I think this is a decent model for how classroom teaching improves. One by one, I discard old practices and replace them with better ones. I used to teach third, fourth, and fifth grade special education, and so I had some students for three years in a row. By the time they were in fifth grade, I was a different, better teacher than I had been when they’d started third. I had Ship-of-Theseus’d myself into a more effective teacher. And they had Ship-of-Theseus’d themselves into much more capable humans. I guess this is literally how humans grow and change: day by day, cell by cell.
This is how instruction improves in the aggregate as well. Bit by bit, our knowledge improves. District by district, curriculum gets a little better. No single act seems satisfactory, and nothing will ever improve fast enough for the kids we already taught. But, like most living organisms, schools spend so much energy to just keep existing day to day or week to week that shutting down for a complete metamorphosis is never possible.

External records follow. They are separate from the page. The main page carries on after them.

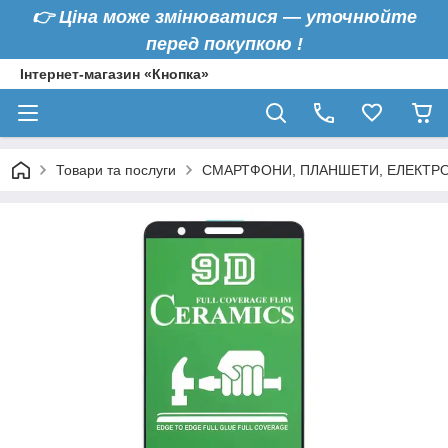
👉
Ціна може змінюватися — уточнюйте
перед покупкою !
Інтернет-магазин «Кнопка»
Товари та послуги
СМАРТФОНИ, ПЛАНШЕТИ, ЕЛЕКТРО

Schools aren’t butterflies. We’re too busy existing to be revolutionized. The only method of change available is plank by plank. Never sufficient but always necessary.
In the aggregate, classroom literacy instruction across the country probably fits some sort of normal distribution. Whenever we can pry away an old plank and replace it with a fresh one, we nudge that distribution towards greater efficacy.
For example (scale made up and exaggerated for effect):
States ban three-cueing, and it nudges some of us towards teaching phonetic decoding. Districts adopt LETRS training, and teachers get a bunch of knowledge they need to understand what’s happening for the young readers they see everyday. Schools adopt new curricula, which they know isn’t perfect but hope is at least good (sometimes it’s not). Teachers learn from each other and inherit the best practices they see in each other’s rooms. Plank by plank, the ship is remade. Hopefully. That’s the idea anyway.
The risk is that in some districts and schools the changes come so slowly and piecemeal that people change their minds before any improvements can manifest. Then they decide to put old rotting wood back into the boat. After all, to many grown-ups, it felt like the boat worked just fine when it was built out of that old timber. For not just these folks but most places, the push towards effective, evidence-based literacy practices needs to be sustained and cheerful over a long period of time
Because change will be necessarily gradual, the sustainability of a push for improving instruction becomes more important than each individual improvement itself. And by sustainability I think I more or less mean vibes. Moral urgency is always warranted when it comes to kids learning to read, and that urgency was and is useful for getting people to pay attention to tragic weaknesses they’ve grown accustomed to accepting or ignoring. However, we’re not going to rebuild the ship of Theseus in a decade-long moral panic.
Moral urgency is difficult to sustain. It’s hard for me at least; for years I’ve tried to keep this question from Kareem Weaver running in my head: If you lost a finger for every student who didn’t learn today, how would you teach? My own personal mantras aside, use of violent bodily imagery to internalize the costs of failure is not a strategy that will work at scale.
Rather, the application of evidence to improving classroom practice needs to become a joyful default. It needs to be part of the professional culture of schools the same way Instagram classroom decorations are the culture. When the rate of change is one plank at a time, it requires people feeling included, teachers feeling empowered, and kids being excited by the new things they’ve learned and the new things they can do.